With two young sons, six-year-old Ted and Sidney, who is nearly five, having a fully equipped jiu jitsu, MMA and Muay Thai gym at home, means Tom no longer regularly travels to Adelaide to train, which for a long time, Kellie supported him to do.

“My love affair with jiu jitsu has definitely taken its toll on our relationship at times, but Kellie’s always been super encouraging, because I think now, she knows that I need this more than anything. She saw the spark it gave me, and that it gave me purpose,” he says.

It is clear the most beautiful play Tom has ever executed is the one that has led him to this place.
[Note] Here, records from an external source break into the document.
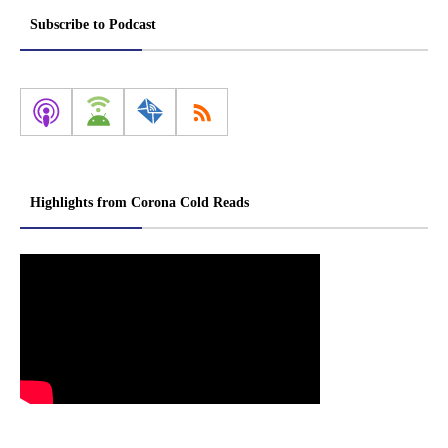
Subscribe to Podcast
Highlights from Corona Cold Reads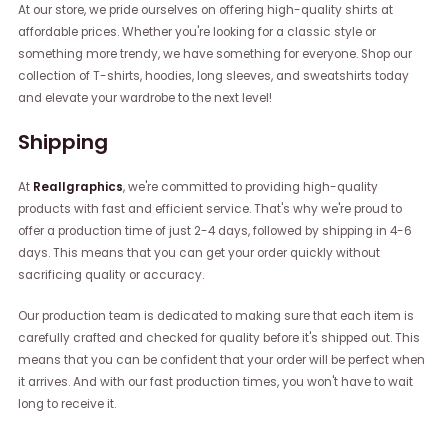
At our store, we pride ourselves on offering high-quality shirts at
affordable prices. Whether you're looking for a classic style or
something more trendy, we have something for everyone. Shop our
collection of T-shirts, hoodies, long sleeves, and sweatshirts today
and elevate your wardrobe to the next level!
Shipping
At
Reallgraphics
, we're committed to providing high-quality
products with fast and efficient service. That's why we're proud to
offer a production time of just 2-4 days, followed by shipping in 4-6
days. This means that you can get your order quickly without
sacrificing quality or accuracy.
Our production team is dedicated to making sure that each item is
carefully crafted and checked for quality before it's shipped out. This
means that you can be confident that your order will be perfect when
it arrives. And with our fast production times, you won't have to wait
long to receive it.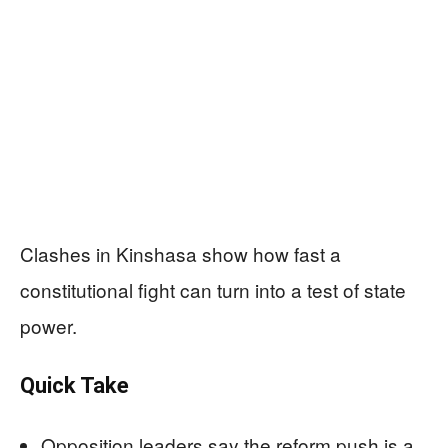
Clashes in Kinshasa show how fast a
constitutional fight can turn into a test of state
power.
Quick Take
Opposition leaders say the reform push is a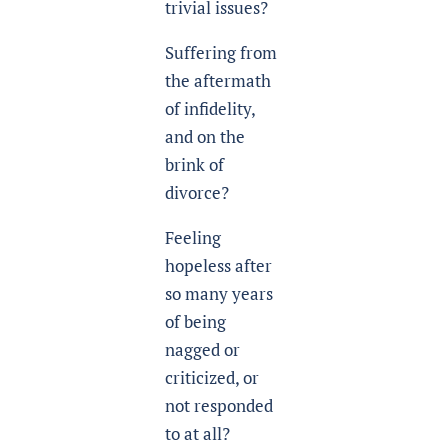
trivial issues?
Suffering from
the aftermath
of infidelity,
and on the
brink of
divorce?
Feeling
hopeless after
so many years
of being
nagged or
criticized, or
not responded
to at all?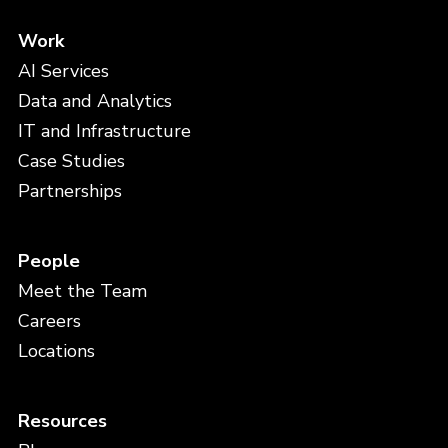
Work
AI Services
Data and Analytics
IT and Infrastructure
Case Studies
Partnerships
People
Meet the Team
Careers
Locations
Resources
“I’m sure my wife is sick of me talking about jiu jitsu at times, but it always comes up as a comparison for lots of things in life,” he smiles.

“Jiu jitsu is probably the thing that’s saved it all for me.”

>> Back row: Jimmy Kerin, Jacynta Batt, Tahlia Graetz, Tom Suljagic, Gian Wagland, Tom Gerlach, Jon Irwin, Josh Atkinson, Skye Radvanyi, Craig Powell and Josh Graetz. Middle Row: Jarrod Wodson, Jordan Fridd, Shaun Stephens, Angus Sharpe, Ryan Lucivero, Slick Banderas, Michaela Crouwkamp, Jarrad Azemovic, Michael Corbett and John Richardson. Front Row: Lachlan Teusner, Kodi Blunsden, Aaron Wodson, Jamie Johnson, Dallas Summers, Mark Visnyai, Matt Kris and Daniel Seeliger.